The recent decisive defeat of a $9.6 billion highway tax and bond proposal may indicate that Arkansas voters do not trust the political system to allocate highway funds. Too often politicians treat highways as “pork” — payoffs to campaign contributors or special interests, or ways of currying favor with particular constituencies. That explains in part why the nation has 9,542 miles of interstate highway carrying fewer than 10,000 vehicles per day and 21,422 miles of sub‐expressway rural roads carrying more than 10,000 vehicles per day.
Taxpayers do not have to bear the burden of building and maintaining major roads or depend on politicians to site them. Increasingly investors are financing toll roads for which motorists will pay in accordance with their use of the road.
In northern Virginia investors financed the Dulles Greenway, a $320 million 14‐mile expressway from Washington Dulles International Airport to the town of Leesburg. It is not attracting the volume of traffic that its investors expected and may go broke. But if it’s sold off by creditors at a fraction of the cost, it will easily pay for itself. In any case Virginia taxpayers have not spent a cent, and bear no liability, while they have the choice of an excellent expressway at a $1.75 toll between Leesburg and Washington.
More successful financially is State Route 91 Express Lanes, a fully investor‐financed toll facility just opened in Orange County, California. Making use of electronic tolling, this 10- mile $125 million four‐lane facility gives motorists caught in Los Angeles’s commuter backups the option of paying a $2.50 toll for an express ride down the middle of a congested eight‐lane “free” freeway.
Arizona, California, Minnesota, Michigan, Georgia, Virginia and the Carolinas are all discussing more investor‐built highways. State‐owned turnpikes in Florida, Pennsylvania, New Jersey, New York, Pennsylvania, Massachusetts, Illinois, Indiana, Ohio, Kansas, Maine and Oklahoma are arguably an improvement on so‐called “free” highways. But unfortunately the politicians get to appoint the turnpikes’ boards of directors and otherwise interfere with decisions.
Investor‐built highways are politically clean, so long as they are given no taxpayer backing and are the result of competitive bids.

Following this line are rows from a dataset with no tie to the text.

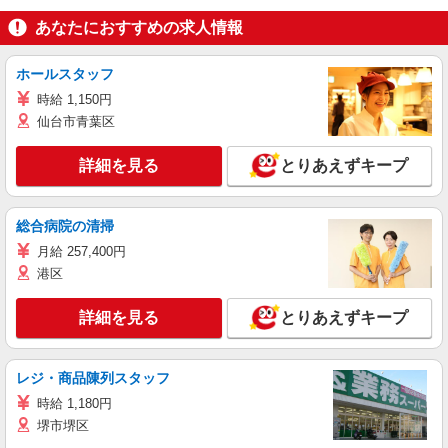
あなたにおすすめの求人情報
ホールスタッフ
時給 1,150円
仙台市青葉区
詳細を見る
とりあえずキープ
総合病院の清掃
月給 257,400円
港区
詳細を見る
とりあえずキープ
レジ・商品陳列スタッフ
時給 1,180円
堺市堺区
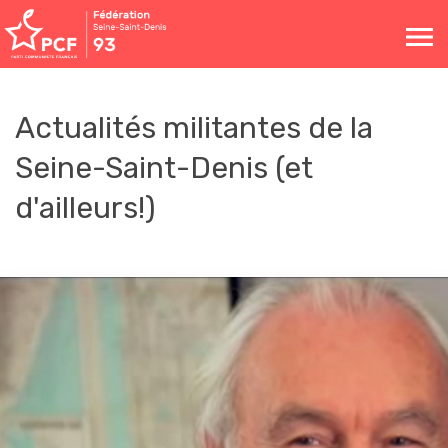
Toggle
navigation
Actualités militantes de la
Seine-Saint-Denis (et
d'ailleurs!)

The most exciting major new interstate highway project is Corridor 18, designed to provide a high‐grade highway link from Canada through the U.S. Midwest to Mexico — sometimes dubbed the NAFTA highway. It will cost between $5.5 billion and $13 billion, depending on whether it is built to regular interstate expressway standards or as a special high‐speed (100 mph) long‐truck route with provision for automated hands‐off‐feet‐off driving. That important facility will be built only with a large share of investor funding — based on the prospect of tolls.
Corridor 18 offers substantial economic promise to southeastern Arkansas. The highway would come south from Indianapolis, cross the Mississippi River near Memphis and head across Arkansas toward Shreveport.
Even a complete outsider like myself can look at the road map and see that the Arkansas highway system is politically dictated. It is completely centered on Little Rock, which leaves the state with very poor and circuitous road connections to economically important nearby centers such as Atlanta, Shreveport, Houston, Baton Rouge, Jackson, Mobile, St. Louis and Kansas City. And how does a trucker in Arkansas get to anywhere in Florida, a huge and growing market?
The Little Rock hub‐and‐spoke plan of Arkansas freeways has obviously been designed by politicians seeking to reinforce the dominance of the capital. Investor‐built roads would more likely emphasize upgrading the state’s links with major ports and industrial cities in nearby states, enhancing Arkansas’s economy and competitiveness and benefiting its industries and citizens — rather than its politicians and bureaucrats.